Las traducciones polacas de la obra de Macpherson aparecieron tempranamente, en la última década del siglo XVIII, todavía en vida del escocés. Su más distinguido imitador polaco probablemente fuese Adam Jerzy Czartoryski, literato y estadista que, tras ejercer de ministro zarista, fue alto dignatario de la Polonia del Congreso y presidente del gobierno provisional surgido de la revolución de 1830. Tras la victoria rusa, tuvo que exiliarse hasta su fallecimiento en 1861 en el palacio parisino que se convirtió en el epicentro del exilio polaco cuyas reuniones solía amenizar Chopin con sus polonesas. En su romántica juventud, recién fracasado el alzamiento de Kosciuszko de 1794, escribió El bardo polaco, imitación macphersoniana protagonizada por un poeta que recorre la Polonia devastada por los rusos en compañía de un viejo bardo inspirado evidentemente en Ossian.

Uno de los ossianómanos polacos más pintorescos fue el profesor de filosofía Krystyn Lach Szyrma, no por casualidad tutor de los hijos de Czartoryski, que en 1820 hizo un largo viaje de cuatro años por Inglaterra y Escocia para el que se documentó previamente en el Viaje por las islas occidentales de Escocia de Samuel Johnson, paradójicamente el más contundente develador de la falsificación de Macpherson.
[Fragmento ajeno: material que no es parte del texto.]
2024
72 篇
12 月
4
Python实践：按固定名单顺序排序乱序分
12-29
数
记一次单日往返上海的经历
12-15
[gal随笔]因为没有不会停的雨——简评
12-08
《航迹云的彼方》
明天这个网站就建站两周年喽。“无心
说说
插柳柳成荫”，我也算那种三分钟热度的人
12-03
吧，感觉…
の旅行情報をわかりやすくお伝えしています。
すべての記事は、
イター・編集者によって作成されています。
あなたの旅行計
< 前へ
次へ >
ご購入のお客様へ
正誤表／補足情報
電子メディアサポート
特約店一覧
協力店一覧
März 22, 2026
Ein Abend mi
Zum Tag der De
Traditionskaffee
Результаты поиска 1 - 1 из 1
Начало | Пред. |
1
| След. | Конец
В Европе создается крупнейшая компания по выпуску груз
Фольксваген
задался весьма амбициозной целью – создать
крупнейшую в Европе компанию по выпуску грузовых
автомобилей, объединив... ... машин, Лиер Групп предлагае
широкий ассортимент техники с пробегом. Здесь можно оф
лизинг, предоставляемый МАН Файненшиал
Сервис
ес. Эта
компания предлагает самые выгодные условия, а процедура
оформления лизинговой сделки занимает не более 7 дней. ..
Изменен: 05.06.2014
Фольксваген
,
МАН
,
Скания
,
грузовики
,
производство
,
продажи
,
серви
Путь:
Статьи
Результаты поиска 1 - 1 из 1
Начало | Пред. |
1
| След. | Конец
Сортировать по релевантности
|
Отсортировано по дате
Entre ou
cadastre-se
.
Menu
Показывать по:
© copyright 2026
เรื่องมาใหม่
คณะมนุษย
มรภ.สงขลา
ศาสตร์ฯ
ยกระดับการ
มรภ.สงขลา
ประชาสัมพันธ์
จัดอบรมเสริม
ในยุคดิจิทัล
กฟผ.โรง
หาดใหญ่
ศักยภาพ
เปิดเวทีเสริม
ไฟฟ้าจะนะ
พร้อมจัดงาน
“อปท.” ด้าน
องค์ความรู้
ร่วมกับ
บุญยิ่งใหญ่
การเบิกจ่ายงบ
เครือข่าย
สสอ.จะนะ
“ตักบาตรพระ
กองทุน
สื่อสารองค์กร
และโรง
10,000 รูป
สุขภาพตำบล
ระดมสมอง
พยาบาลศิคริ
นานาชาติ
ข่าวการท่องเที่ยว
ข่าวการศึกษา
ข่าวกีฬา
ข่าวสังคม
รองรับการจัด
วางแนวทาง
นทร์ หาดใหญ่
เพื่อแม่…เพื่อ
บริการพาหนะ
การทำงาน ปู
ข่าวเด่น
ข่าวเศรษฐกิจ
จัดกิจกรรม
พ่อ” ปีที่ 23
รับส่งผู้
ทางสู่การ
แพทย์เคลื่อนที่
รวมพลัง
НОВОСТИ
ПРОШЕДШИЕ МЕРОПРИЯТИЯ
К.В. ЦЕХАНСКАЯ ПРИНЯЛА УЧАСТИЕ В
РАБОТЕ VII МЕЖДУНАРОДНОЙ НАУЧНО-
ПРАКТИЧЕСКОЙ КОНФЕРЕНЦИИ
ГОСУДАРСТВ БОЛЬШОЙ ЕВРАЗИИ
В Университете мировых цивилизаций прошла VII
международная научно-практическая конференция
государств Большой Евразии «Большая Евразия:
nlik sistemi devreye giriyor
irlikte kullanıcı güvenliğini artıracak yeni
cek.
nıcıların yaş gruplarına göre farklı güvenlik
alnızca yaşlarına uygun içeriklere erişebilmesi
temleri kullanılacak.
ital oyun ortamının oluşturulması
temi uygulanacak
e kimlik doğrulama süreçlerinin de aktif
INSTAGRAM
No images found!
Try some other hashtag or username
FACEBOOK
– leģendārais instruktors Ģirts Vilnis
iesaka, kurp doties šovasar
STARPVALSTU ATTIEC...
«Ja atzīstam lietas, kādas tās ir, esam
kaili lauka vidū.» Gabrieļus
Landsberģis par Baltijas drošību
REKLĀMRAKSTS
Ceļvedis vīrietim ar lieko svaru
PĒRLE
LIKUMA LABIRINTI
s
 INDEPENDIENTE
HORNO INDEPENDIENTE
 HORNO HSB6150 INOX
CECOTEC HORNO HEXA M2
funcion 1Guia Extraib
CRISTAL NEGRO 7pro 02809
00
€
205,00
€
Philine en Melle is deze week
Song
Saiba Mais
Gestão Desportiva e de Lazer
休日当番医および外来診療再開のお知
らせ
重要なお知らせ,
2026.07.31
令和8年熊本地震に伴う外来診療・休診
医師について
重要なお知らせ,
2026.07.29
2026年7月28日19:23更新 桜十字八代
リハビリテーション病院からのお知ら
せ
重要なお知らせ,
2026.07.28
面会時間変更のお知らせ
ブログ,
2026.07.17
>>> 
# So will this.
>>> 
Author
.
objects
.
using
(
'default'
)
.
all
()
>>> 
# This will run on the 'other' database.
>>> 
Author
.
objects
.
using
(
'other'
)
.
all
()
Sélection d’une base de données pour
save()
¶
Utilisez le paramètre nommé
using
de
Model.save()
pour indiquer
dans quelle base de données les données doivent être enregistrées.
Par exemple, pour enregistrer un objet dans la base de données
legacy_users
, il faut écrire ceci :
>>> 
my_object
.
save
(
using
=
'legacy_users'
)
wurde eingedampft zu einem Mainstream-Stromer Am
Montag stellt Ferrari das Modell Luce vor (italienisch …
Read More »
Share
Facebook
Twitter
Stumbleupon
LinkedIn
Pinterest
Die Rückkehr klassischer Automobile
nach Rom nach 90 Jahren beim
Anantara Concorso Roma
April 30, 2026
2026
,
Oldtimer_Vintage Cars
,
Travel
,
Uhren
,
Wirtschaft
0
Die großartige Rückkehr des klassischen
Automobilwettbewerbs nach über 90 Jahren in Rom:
En 1828 publicó sus recuerdos y reflexiones con el título Inglaterra y Escocia: recuerdos de un viaje. El romántico Lach Szyrma no pudo disimular su entusiasmo: «Sentía que estaba en la patria de Ossian y respirando el mismo aire que el padre del canto (…) Gritamos a pleno pulmón: ¡Ossian estuvo aquí! Debió de haber estado en persona en este valle salvaje, encerrado entre oscuras montañas cubiertas de musgo, tan fielmente describió su apariencia en sus cantos. Golpeadas por los vientos, las nubes que oscurecían el valle se aferraban a las rocas como espíritus ossiánicos».

Un ossianómano como Dios manda no podía dejar de visitar la gruta de Fingal, y por muy poco no coincidió allí con Mendelssohn ya que el compositor alemán la visitaría tan solo un año más tarde. Arrebatado por el imponente escenario, el profesor de filosofía, decimonónico precedente del pescador de gambas Forrest Gump, se tiró al agua para llegar a la cueva nadando: «Me zambullí en el mar ansiando alcanzar el santuario con mis propias fuerzas o acabar enterrado en tan grandioso cementerio».

Afortunadamente para él, los sorprendidos marineros le rescataron antes de que se le tragaran las olas.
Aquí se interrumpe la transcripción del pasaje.